J.P. Garraud who submitted this amendment, recalled during the debate : "We
cannot be satisfied with the legal void which persists on this matter,
since every year, several cases of analogous accidents occur."
The facts (Grosmangin case)
On 29th July 1995, Sylvie G., who was 6 months pregnant at the time, fell
casualty to a reckless driver, driving in a state of drunkenness. She was
injured in the accident, and through the violence of the impact, lost the
child she was bearing: the foetus was viable. The Court in Reims,
sentenced the driver, not only for the injuries caused to the mother, but
also for unintentional manslaughter. The Court of Appeal in Metz, did not
accept the latter sentence, considering that manslaughter could only be
considered with respect to a child whose heart was beating and who
breathed at childbirth. On 29th June 2001, the Supreme Court of Appeal, in
plenary session, confirmed the decision by Metz.
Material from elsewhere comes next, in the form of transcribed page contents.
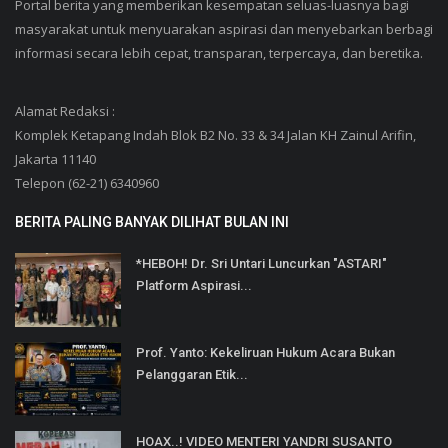
Portal berita yang memberikan kesempatan seluas-luasnya bagi
masyarakat untuk menyuarakan aspirasi dan menyebarkan berbagi
informasi secara lebih cepat, transparan, terpercaya, dan beretika.
Alamat Redaksi :
Komplek Ketapang Indah Blok B2 No. 33 & 34 Jalan KH Zainul Arifin,
Jakarta 11140
Telepon (62-21) 6340960
BERITA PALING BANYAK DILIHAT BULAN INI
*HEBOH! Dr. Sri Untari Luncurkan "ASTARI"
Platform Aspirasi...
Prof. Yanto: Kekeliruan Hukum Acara Bukan
Pelanggaran Etik...
HOAX..! VIDEO MENTERI YANDRI SUSANTO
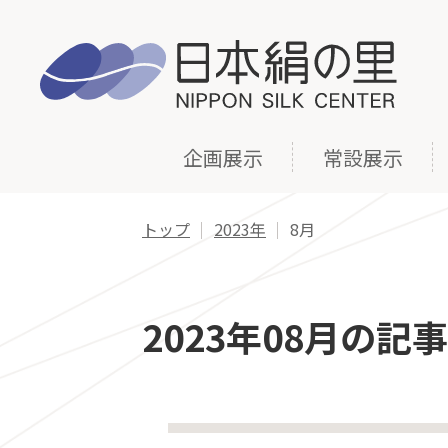
企画展示
常設展示
トップ
2023年
8月
2023年08月の記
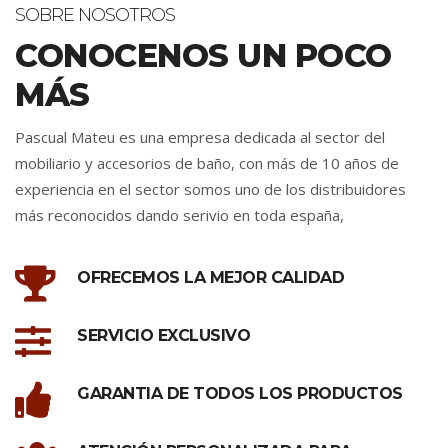
SOBRE NOSOTROS
CONOCENOS UN POCO
MÁS
Pascual Mateu es una empresa dedicada al sector del
mobiliario y accesorios de baño, con más de 10 años de
experiencia en el sector somos uno de los distribuidores
más reconocidos dando serivio en toda españa,
OFRECEMOS LA MEJOR CALIDAD
SERVICIO EXCLUSIVO
GARANTIA DE TODOS LOS PRODUCTOS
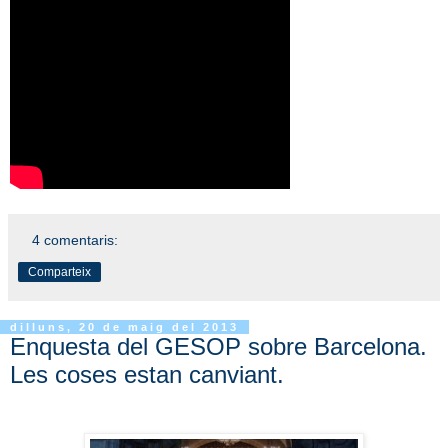
4 comentaris:
Comparteix
dilluns, 20 de maig del 2013
Enquesta del GESOP sobre Barcelona.
Les coses estan canviant.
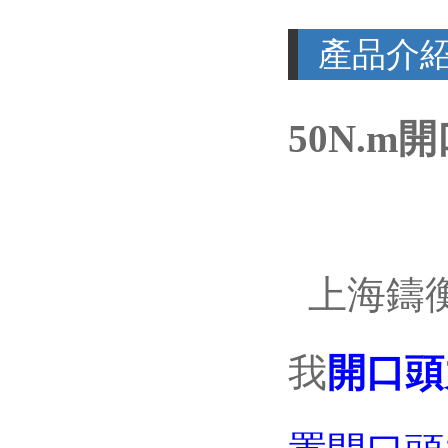
產品介
50N.
上海鑄
我
開口頭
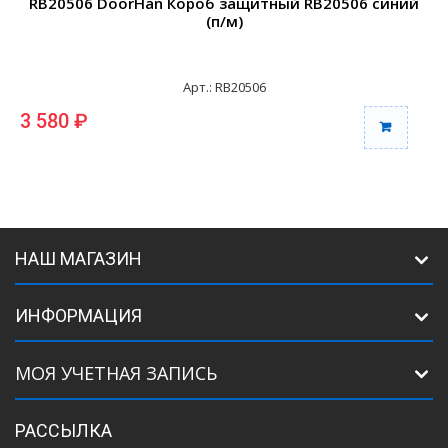
RB20506 DoorHan Короб защитный RB20506 синий
(п/м)
Арт.: RB20506
3 580 ₽
3
НАШ МАГАЗИН
ИНФОРМАЦИЯ
МОЯ УЧЕТНАЯ ЗАПИСЬ
РАССЫЛКА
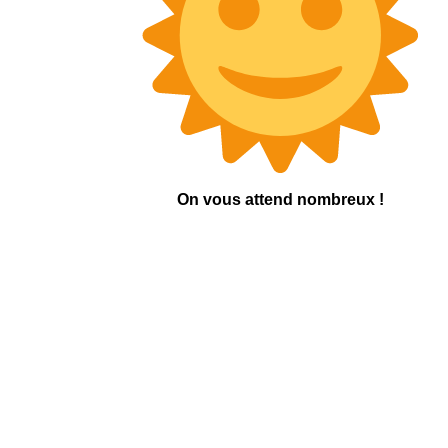
On vous attend nombreux !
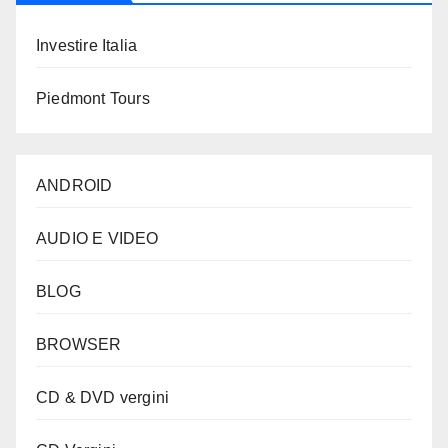
Investire Italia
Piedmont Tours
ANDROID
AUDIO E VIDEO
BLOG
BROWSER
CD & DVD vergini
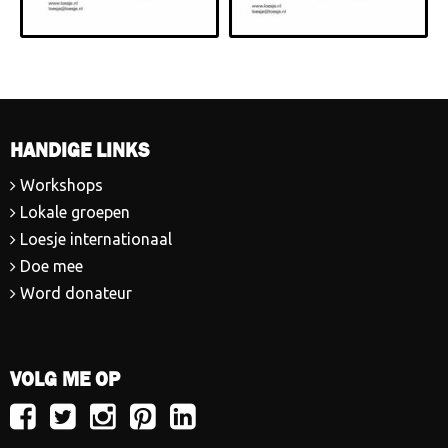
HANDIGE LINKS
Workshops
Lokale groepen
Loesje internationaal
Doe mee
Word donateur
VOLG ME OP
Volg
Volg
Volg
Volg
Volg
Loesje
Loesje
Loesje
Loesje
Loesje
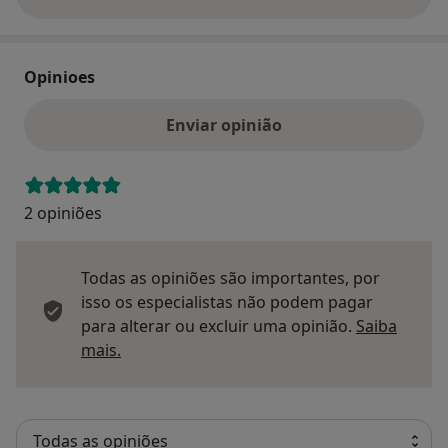
sobre o endereço
Opinioes
Enviar opinião
2 opiniões
Todas as opiniões são importantes, por
isso os especialistas não podem pagar
para alterar ou excluir uma opinião.
Saiba
Saber mais sobre pareceres
mais.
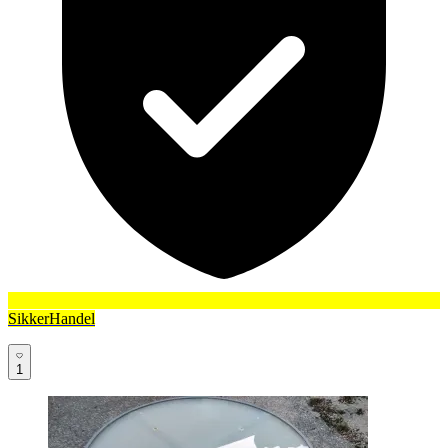
SikkerHandel
1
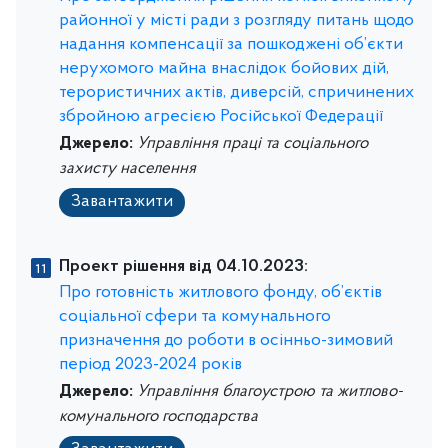
районної у місті ради з розгляду питань щодо
надання компенсації за пошкоджені об’єкти
нерухомого майна внаслідок бойових дій,
терористичних актів, диверсій, спричинених
збройною агресією Російської Федерації
Джерело:
Управління праці та соціального
захисту населення
Завантажити
Проект рішення від 04.10.2023:
Про готовність житлового фонду, об’єктів
соціальної сфери та комунального
призначення до роботи в осінньо-зимовий
період 2023-2024 років
Джерело:
Управління благоустрою та житлово-
комунального господарства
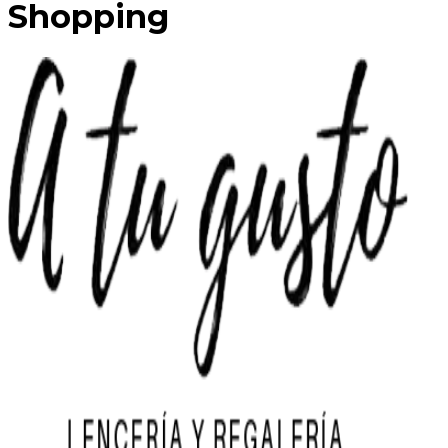
Shopping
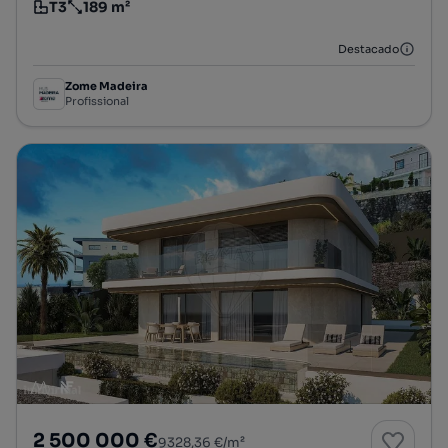
T3
189 m²
Tipologia
Preço por metro quadrado
Destacado
Zome Madeira
Profissional
2 500 000 €
9328,36 €/m²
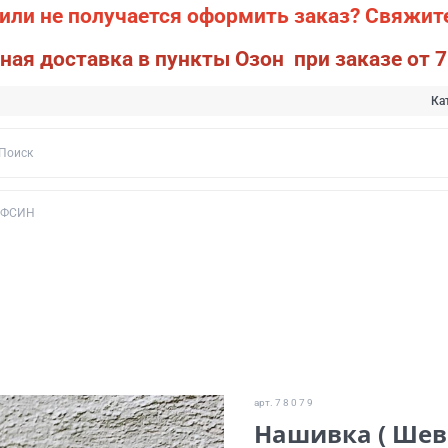
или не получается оформить заказ?
Свяжите
ная доставка в пункты Озон при заказе от 7
Ка
ФСИН
арт.
7 8 0 7 9
Нашивка ( Шев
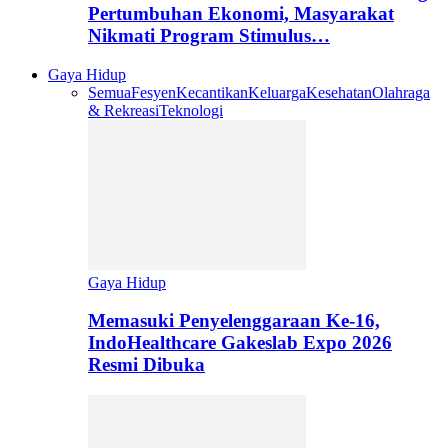
Pertumbuhan Ekonomi, Masyarakat
Nikmati Program Stimulus…
Gaya Hidup
Semua
Fesyen
Kecantikan
Keluarga
Kesehatan
Olahraga
& Rekreasi
Teknologi
Gaya Hidup
Memasuki Penyelenggaraan Ke-16,
IndoHealthcare Gakeslab Expo 2026
Resmi Dibuka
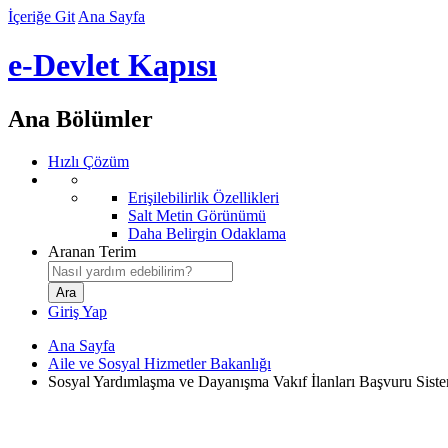
İçeriğe Git
Ana Sayfa
e-Devlet Kapısı
Ana Bölümler
Hızlı Çözüm
Erişilebilirlik Özellikleri
Salt Metin Görünümü
Daha Belirgin Odaklama
Aranan Terim
Giriş Yap
Ana Sayfa
Aile ve Sosyal Hizmetler Bakanlığı
Sosyal Yardımlaşma ve Dayanışma Vakıf İlanları Başvuru Sist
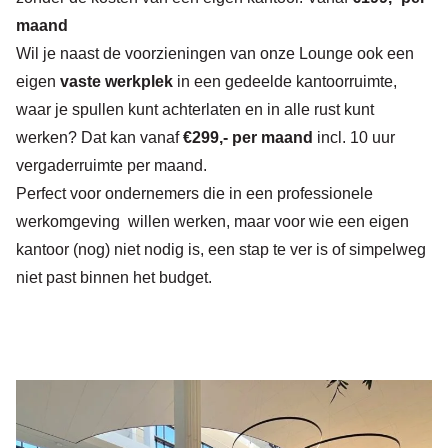
maand
Wil je naast de voorzieningen van onze Lounge ook een
eigen
vaste werkplek
in een gedeelde kantoorruimte,
waar je spullen kunt achterlaten en in alle rust kunt
werken? Dat kan vanaf
€299,- per maand
incl. 10 uur
vergaderruimte per maand.
Perfect voor ondernemers die in een professionele
werkomgeving willen werken, maar voor wie een eigen
kantoor (nog) niet nodig is, een stap te ver is of simpelweg
niet past binnen het budget.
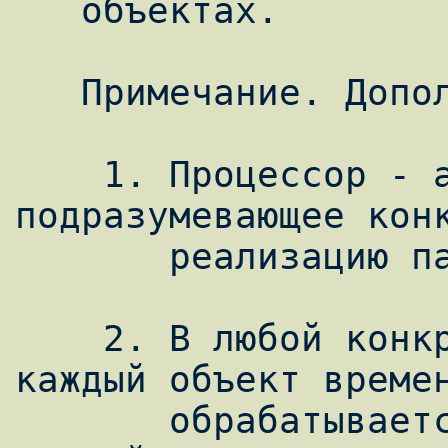
   объектах.

   Примечание. Дополнительно о процессорах:

    1. Процессор - абстрактное понятие, не 
подразумевающее конк
       реализацию параллельности.

    2. В любой конкретный момент времени 
каждый объект времен
       обрабатывается одним процессором. 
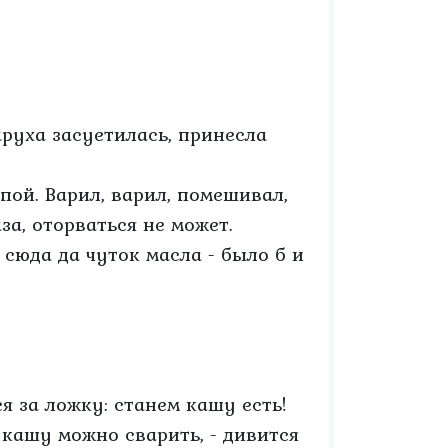
аруха засуетилась, принесла
пой. Варил, варил, помешивал,
за, оторваться не может.
ы сюда да чуток масла - было б и
я за ложку: станем кашу есть!
 кашу можно сварить, - дивится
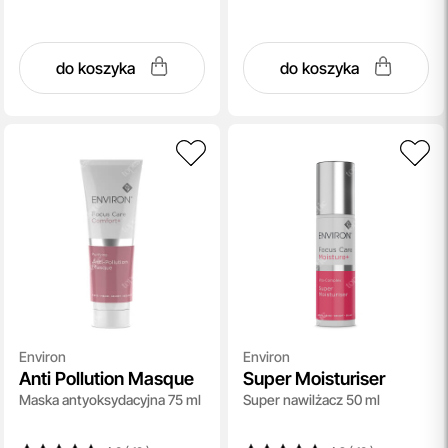
do koszyka
do koszyka
Environ
Environ
Anti Pollution Masque
Super Moisturiser
Maska antyoksydacyjna 75 ml
Super nawilżacz 50 ml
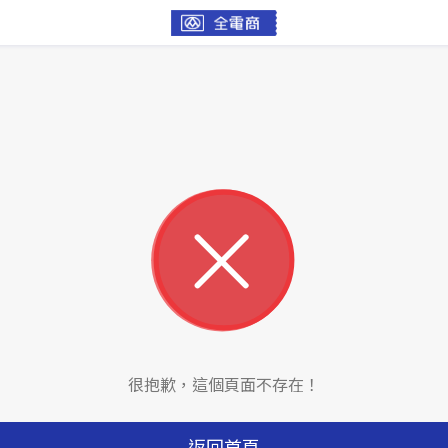
很抱歉，這個頁面不存在！
返回首頁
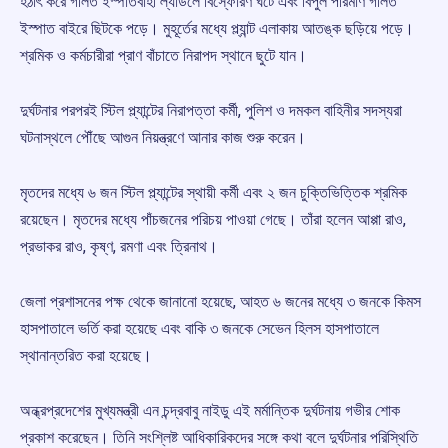
হঠাৎ করে গলিত ইস্পাতবাহী ল্যাডলে বিস্ফোরণ ঘটে এবং বিপুল পরিমাণ গলিত
ইস্পাত বাইরে ছিটকে পড়ে। মুহূর্তের মধ্যে প্ল্যান্ট এলাকায় আতঙ্ক ছড়িয়ে পড়ে।
শ্রমিক ও কর্মচারীরা প্রাণ বাঁচাতে নিরাপদ স্থানে ছুটে যান।
দুর্ঘটনার পরপরই স্টিল প্ল্যান্টের নিরাপত্তা কর্মী, পুলিশ ও দমকল বাহিনীর সদস্যরা
ঘটনাস্থলে পৌঁছে আগুন নিয়ন্ত্রণে আনার কাজ শুরু করেন।
মৃতদের মধ্যে ৬ জন স্টিল প্ল্যান্টের স্থায়ী কর্মী এবং ২ জন চুক্তিভিত্তিক শ্রমিক
রয়েছেন। মৃতদের মধ্যে পাঁচজনের পরিচয় পাওয়া গেছে। তাঁরা হলেন আপ্পা রাও,
প্রভাকর রাও, কৃষ্ণ, রমণা এবং ত্রিনাথ।
জেলা প্রশাসনের পক্ষ থেকে জানানো হয়েছে, আহত ৬ জনের মধ্যে ৩ জনকে কিমস
হাসপাতালে ভর্তি করা হয়েছে এবং বাকি ৩ জনকে সেভেন হিলস হাসপাতালে
স্থানান্তরিত করা হয়েছে।
অন্ধ্রপ্রদেশের মুখ্যমন্ত্রী এন চন্দ্রবাবু নাইডু এই মর্মান্তিক দুর্ঘটনায় গভীর শোক
প্রকাশ করেছেন। তিনি সংশ্লিষ্ট আধিকারিকদের সঙ্গে কথা বলে দুর্ঘটনার পরিস্থিতি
The court did not accept
the qualification of unintentional manslaughter, since the foetus cannot
be considered as a person.
The appeals court judgement
What about the interpretation of criminal law ? In order to avoid the idea
of unintentional manslaughter, the judgement of the Appeals Court on 29th
June 2001, was based in particular on the following argument : "the
principle of the legality of offences and of sentences, which demand
strict interpretation of criminal law, is contrary to the philosophy of
article 221-6 of criminal law which punishes unintentional manslaughter of
others, even by extension to unborn children". This decision was countered
almost unanimously by numerous commentators who criticised the motivation
of such a judgement.
Others : Article 221-6 of the new criminal code defines as
unintentional manslaughter "the fact of causing death to others by mistake,
carelessness, inattention, etc.". The question raised is therefore not so
much as to whether or not the article is applicable or not by extension to
unborn children, but, as the Appeals Court says, to know whether or not
the term "others" includes the unborn child. Is the unborn child
considered as other ? The foetus is indeed other, since it has no autonomy,
this does not mean that it does not possess its own biological life. There
is nothing to suggest that the legislator intended to exclude the unborn
child from legal protection, since he included in the civil code "the law
which ensures respect of the human being from the very beginning of its
life". Abortion being the only exception to the rule.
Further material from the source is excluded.